DATA FOR THIS EXERCISE =
----------
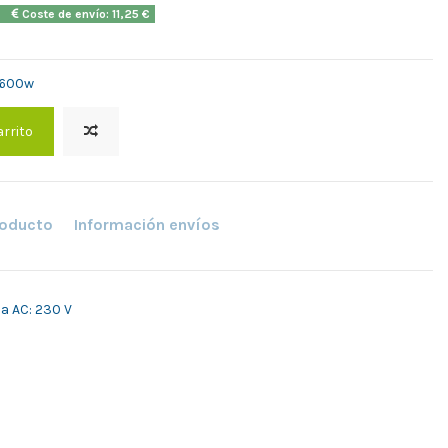
2h
Coste de envío: 11,25 €
 2600w
arrito
roducto
Información envíos
da AC: 230 V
----------
Your answer must be an exact transcription of every entry, minus the pictures.

2h
Coste de envío: 11,25 €
 2600w
arrito
roducto
Información envíos
da AC: 230 V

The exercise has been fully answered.